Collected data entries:
################

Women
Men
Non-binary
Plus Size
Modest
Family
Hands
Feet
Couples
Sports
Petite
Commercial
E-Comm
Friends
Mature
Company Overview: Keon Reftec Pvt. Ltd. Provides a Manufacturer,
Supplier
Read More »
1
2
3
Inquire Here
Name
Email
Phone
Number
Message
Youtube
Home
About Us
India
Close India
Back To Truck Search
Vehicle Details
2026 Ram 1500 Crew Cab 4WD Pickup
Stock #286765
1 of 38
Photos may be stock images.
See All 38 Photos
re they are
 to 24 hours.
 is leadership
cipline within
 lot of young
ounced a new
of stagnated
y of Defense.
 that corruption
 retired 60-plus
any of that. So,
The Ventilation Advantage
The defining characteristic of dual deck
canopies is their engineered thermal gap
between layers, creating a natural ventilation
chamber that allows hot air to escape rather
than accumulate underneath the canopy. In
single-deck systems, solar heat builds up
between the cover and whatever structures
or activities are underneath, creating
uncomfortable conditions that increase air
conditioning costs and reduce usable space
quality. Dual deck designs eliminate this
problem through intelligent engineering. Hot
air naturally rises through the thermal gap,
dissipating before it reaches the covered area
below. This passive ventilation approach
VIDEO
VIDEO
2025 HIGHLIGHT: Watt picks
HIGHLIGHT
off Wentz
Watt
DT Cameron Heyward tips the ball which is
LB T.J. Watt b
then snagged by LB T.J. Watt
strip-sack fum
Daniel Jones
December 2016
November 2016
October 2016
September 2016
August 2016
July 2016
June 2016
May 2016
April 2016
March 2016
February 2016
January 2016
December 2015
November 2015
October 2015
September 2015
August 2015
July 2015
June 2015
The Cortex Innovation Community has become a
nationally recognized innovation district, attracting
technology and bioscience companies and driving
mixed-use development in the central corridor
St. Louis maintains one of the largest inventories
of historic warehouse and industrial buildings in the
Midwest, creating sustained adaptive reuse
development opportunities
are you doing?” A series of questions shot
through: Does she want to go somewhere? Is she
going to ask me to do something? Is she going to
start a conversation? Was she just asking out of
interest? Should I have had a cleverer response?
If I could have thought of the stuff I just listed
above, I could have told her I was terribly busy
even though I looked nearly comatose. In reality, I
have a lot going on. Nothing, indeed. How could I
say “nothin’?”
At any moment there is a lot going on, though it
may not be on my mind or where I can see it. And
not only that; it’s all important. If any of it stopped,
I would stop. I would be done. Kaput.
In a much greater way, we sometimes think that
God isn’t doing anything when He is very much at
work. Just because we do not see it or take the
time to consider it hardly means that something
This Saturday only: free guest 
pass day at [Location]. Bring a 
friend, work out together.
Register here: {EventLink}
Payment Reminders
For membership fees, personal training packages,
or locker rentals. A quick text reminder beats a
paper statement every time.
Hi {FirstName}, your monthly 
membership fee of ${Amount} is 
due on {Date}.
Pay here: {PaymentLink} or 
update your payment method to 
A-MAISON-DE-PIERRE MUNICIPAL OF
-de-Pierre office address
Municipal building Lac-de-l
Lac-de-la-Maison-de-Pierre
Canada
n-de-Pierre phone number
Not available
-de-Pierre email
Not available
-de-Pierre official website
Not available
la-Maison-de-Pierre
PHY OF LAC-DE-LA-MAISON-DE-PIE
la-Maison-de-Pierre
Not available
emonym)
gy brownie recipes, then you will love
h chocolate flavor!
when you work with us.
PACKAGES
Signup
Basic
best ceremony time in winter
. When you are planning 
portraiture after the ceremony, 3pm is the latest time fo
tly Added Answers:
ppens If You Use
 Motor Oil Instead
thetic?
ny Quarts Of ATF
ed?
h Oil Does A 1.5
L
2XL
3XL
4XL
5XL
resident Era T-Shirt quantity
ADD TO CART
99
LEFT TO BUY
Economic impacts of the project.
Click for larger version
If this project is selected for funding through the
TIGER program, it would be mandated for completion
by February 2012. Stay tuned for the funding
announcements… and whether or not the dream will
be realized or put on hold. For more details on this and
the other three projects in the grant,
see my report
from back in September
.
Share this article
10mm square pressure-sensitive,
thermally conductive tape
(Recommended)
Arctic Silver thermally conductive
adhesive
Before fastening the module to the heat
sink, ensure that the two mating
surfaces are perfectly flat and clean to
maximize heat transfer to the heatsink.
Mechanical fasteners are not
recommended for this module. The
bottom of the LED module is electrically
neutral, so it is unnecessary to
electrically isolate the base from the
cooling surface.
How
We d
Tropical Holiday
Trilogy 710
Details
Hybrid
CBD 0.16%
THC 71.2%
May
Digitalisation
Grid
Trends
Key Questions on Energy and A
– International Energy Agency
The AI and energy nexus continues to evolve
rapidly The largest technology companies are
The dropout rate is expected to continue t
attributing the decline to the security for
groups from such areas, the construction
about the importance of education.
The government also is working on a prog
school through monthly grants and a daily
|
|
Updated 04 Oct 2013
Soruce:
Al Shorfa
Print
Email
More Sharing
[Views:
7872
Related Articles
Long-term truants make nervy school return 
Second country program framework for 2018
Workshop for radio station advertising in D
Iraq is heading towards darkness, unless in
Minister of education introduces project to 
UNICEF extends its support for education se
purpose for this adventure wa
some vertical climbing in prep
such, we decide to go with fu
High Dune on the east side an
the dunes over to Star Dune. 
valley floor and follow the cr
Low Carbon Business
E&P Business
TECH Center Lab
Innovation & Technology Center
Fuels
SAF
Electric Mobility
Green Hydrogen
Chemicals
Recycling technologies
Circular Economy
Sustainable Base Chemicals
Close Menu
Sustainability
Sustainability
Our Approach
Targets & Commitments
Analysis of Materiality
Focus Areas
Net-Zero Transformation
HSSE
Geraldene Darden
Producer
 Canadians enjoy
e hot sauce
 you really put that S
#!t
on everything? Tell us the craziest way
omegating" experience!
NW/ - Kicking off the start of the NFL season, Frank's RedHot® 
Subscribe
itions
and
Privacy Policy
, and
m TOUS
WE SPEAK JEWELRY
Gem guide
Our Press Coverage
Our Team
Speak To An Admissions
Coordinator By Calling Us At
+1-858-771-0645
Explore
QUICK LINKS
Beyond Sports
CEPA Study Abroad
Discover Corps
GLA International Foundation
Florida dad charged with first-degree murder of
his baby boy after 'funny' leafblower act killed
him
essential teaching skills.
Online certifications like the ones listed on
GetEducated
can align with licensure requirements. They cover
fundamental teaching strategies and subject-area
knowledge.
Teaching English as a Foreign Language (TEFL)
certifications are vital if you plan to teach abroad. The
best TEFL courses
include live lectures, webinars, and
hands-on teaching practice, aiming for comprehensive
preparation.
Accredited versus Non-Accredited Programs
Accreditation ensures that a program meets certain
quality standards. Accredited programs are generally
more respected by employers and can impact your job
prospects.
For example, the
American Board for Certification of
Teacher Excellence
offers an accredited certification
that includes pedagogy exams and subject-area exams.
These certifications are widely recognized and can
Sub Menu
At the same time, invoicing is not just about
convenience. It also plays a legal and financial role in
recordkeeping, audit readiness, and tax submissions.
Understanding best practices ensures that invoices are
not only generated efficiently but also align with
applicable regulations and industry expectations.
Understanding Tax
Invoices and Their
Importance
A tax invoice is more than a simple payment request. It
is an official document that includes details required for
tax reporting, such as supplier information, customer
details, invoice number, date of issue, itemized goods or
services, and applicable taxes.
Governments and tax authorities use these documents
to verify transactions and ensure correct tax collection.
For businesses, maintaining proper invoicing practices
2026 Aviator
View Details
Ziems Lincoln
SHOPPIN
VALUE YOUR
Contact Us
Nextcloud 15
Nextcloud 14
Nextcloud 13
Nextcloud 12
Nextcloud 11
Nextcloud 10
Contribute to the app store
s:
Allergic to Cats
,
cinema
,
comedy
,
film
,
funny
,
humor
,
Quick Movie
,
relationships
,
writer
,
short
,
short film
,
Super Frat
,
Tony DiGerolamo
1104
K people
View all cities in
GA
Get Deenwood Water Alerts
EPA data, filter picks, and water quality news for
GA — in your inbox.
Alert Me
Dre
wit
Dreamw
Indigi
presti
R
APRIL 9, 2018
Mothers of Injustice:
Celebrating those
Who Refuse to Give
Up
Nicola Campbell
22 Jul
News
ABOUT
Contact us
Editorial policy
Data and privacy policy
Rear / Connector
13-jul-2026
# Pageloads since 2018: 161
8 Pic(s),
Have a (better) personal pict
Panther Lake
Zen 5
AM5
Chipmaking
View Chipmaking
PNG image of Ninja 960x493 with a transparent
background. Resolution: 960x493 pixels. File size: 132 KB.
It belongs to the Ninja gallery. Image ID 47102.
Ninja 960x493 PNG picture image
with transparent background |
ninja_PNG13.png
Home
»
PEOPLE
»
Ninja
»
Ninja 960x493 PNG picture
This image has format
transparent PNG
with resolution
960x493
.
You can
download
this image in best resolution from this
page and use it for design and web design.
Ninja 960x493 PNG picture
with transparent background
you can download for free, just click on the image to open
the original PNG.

################

■ WORK INSTRUCTION:
The lines above that hold the word "school" are the ones to copy.

■ EXERCISE RESULT:
school through monthly grants and a daily
Long-term truants make nervy school return 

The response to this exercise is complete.